Google to Store Patients’ Health Records

Hey, how about this? How about we individuals take a wee bit accountability for our own health and maintain our own health records? Maybe, just maybe, we’ll get a little bit better healthcare when we trust ourselves instead of “the system.” It’s not hard. Every time you visit your doctor or get a test done, ask for a copy. Scan it at home if you want to keep it digitized. But for dog’s sakes…don’t trust the “system.”
You have to love how the article ends with:
“It’s not clear how Google intends to make money from its health service. The company sometimes introduces new products without ads just to give people more reason to visit its Web site, betting the increased traffic will boost its profits in the long run.”
Would you jump off a high diving board not knowing how much water was below? Come on! Let’s see…hhhhmmm… how could Google make money off of this noble idea to empower people to access their own medical data? Hhmmmm… Here’s a hint: go to your junk mail folder and look at all the SPAM you’re getting for male enhancement, quick weight loss pills and make-me-happy drugs.
And how scary is it that it’s easier for the government to access individual medical records if an individual uses a third party system like Google to transfer medical records? Oy vay. It gives me agida just thinking about it.
Our problems in healthcare do not revolve around getting access to our own medical records.
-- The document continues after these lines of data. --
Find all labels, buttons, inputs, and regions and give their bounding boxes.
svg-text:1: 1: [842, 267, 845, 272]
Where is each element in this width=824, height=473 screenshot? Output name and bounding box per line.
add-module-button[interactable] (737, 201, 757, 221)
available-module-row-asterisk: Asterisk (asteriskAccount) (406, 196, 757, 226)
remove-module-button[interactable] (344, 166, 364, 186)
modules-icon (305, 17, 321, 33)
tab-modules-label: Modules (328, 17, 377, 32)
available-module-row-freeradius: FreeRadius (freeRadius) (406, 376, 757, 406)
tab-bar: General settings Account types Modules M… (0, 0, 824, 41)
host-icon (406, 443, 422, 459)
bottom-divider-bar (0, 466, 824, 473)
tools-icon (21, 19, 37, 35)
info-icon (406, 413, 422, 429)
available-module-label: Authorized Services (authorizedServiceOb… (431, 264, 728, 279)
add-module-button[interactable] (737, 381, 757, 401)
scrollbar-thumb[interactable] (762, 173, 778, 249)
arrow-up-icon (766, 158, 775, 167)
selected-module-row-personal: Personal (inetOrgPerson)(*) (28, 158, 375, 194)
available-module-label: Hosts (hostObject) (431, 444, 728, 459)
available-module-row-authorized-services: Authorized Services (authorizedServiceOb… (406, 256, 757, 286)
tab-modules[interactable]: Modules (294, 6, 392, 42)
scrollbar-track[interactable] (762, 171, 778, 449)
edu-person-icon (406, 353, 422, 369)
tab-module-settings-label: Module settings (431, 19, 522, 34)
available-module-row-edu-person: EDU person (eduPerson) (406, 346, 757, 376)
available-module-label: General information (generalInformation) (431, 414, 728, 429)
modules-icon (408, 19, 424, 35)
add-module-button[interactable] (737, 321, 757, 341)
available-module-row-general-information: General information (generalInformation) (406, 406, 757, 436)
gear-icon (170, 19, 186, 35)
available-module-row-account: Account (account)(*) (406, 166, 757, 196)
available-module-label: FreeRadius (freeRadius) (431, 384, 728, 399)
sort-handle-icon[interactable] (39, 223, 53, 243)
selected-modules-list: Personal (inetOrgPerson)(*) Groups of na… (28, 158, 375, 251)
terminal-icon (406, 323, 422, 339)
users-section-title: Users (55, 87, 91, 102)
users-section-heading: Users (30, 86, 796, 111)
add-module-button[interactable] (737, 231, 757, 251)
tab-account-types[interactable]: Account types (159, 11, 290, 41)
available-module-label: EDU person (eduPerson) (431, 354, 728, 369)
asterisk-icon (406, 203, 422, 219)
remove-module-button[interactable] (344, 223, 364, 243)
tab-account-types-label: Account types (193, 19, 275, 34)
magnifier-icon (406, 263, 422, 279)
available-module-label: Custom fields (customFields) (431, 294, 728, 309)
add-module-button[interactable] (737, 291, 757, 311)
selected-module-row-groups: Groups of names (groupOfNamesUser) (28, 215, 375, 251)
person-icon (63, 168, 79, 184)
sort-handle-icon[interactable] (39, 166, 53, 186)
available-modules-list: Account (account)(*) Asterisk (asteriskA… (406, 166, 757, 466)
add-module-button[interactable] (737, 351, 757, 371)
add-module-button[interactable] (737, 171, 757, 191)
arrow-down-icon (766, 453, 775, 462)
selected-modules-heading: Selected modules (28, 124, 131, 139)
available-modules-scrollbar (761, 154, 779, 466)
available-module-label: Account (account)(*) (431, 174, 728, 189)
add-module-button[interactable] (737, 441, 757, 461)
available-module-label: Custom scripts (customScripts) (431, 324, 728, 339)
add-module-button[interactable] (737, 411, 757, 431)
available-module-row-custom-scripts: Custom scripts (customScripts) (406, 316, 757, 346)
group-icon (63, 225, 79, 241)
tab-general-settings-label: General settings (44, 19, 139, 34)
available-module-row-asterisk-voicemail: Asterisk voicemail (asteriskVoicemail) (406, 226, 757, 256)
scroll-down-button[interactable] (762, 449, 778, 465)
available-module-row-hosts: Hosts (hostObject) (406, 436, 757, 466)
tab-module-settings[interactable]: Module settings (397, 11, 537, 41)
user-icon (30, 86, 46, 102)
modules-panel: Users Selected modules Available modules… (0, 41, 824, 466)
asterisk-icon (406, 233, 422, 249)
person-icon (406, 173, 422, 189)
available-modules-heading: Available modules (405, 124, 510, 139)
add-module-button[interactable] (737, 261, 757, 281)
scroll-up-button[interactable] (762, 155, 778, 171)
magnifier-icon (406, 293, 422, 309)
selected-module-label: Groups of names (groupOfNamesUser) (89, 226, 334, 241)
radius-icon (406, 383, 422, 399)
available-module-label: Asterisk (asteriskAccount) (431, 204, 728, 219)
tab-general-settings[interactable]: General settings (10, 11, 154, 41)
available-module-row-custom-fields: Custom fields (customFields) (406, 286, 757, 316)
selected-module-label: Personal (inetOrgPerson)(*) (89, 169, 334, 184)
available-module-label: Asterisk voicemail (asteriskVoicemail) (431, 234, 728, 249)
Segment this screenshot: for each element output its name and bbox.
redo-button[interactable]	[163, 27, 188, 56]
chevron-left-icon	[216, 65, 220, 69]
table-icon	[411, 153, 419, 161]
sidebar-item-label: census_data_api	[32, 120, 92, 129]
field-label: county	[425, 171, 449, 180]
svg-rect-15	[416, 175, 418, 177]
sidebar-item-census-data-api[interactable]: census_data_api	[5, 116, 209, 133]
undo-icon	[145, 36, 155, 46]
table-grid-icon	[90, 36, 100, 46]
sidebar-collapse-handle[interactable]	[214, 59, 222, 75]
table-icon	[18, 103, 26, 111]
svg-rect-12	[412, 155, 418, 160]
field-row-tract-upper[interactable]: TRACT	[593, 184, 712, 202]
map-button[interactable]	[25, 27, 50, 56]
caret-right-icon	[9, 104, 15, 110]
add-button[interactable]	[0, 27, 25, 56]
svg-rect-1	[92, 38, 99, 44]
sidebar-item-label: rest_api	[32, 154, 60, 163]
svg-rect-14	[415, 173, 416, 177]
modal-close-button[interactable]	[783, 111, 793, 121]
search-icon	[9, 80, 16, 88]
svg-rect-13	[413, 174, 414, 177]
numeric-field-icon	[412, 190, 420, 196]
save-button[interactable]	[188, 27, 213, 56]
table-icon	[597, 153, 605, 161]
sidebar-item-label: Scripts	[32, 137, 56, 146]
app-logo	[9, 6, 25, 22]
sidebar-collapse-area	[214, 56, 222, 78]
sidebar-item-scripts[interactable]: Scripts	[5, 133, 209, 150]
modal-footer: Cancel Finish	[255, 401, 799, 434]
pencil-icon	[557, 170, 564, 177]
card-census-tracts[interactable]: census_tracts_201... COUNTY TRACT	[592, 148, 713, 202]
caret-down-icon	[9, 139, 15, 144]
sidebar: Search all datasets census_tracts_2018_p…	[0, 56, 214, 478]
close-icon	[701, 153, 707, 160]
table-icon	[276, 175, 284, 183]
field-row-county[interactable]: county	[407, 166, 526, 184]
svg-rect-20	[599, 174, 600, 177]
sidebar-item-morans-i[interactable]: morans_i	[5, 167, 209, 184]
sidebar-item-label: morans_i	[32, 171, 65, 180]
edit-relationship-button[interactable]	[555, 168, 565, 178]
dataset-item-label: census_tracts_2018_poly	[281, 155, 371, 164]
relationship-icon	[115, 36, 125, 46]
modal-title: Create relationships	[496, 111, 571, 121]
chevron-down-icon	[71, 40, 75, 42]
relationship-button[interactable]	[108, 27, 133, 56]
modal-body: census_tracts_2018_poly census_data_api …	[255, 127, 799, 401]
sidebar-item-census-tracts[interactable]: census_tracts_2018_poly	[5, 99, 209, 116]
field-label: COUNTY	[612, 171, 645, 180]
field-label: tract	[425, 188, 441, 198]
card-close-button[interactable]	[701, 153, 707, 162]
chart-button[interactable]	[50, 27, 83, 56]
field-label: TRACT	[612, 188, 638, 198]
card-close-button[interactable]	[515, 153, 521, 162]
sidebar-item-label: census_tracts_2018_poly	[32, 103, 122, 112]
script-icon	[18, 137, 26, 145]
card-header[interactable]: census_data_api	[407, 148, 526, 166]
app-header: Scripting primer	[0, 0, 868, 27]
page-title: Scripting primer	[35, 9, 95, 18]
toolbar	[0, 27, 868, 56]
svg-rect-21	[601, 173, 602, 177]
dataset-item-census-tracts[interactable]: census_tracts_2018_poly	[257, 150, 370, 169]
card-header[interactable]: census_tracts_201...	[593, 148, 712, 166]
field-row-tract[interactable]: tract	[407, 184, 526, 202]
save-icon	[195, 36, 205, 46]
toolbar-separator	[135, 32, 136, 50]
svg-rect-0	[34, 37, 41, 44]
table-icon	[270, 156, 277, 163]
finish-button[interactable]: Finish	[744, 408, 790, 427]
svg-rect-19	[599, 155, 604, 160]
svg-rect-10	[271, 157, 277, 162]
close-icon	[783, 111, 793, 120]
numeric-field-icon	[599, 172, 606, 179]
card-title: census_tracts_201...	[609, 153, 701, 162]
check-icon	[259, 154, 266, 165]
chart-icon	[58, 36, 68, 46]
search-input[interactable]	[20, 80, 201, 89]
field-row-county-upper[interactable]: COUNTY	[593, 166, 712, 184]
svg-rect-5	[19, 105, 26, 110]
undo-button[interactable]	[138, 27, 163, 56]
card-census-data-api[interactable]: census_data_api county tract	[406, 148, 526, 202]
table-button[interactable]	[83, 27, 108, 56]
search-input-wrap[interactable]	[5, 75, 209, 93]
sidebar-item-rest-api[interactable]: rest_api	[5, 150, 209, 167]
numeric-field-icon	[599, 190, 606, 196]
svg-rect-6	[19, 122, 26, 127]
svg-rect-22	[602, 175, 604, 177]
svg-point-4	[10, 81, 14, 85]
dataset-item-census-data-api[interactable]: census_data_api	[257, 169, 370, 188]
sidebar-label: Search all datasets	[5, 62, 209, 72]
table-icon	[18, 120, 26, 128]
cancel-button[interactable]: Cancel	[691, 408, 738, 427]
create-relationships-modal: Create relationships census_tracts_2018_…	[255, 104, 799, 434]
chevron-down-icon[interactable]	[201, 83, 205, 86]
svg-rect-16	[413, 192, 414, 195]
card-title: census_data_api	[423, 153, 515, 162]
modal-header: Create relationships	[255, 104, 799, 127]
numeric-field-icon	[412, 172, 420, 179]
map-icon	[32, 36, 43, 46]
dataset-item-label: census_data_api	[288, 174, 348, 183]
In fact, a system like this will doubtlessly open up more marketing channels for patients seeking a quick fix, asking for specific drugs from their general physician, who is equally pressured to make them better fast, rather than seek the real cause of their health challenges.
Yesterday, on my way to yoga class, I heard part of an interview on KGO from Charles Barber, who wrote Comfortably Numb: How Psychiatry Is Medicating a Nation
. Barber reveals today’s zeitgeist of the increased pressure for Americans to medicate themselves from direct-to-consumer advertising, fewer nondrug therapeutic options, the promise of a quick fix and the blurring between mental illness and everyday problems. I haven’t read the book yet, but I sure dug what he was preaching.
Maybe I’m short sighted. I love technology. Don’t get me wrong. I’m a geek. But I love my privacy and my ability to manage my own healthcare more.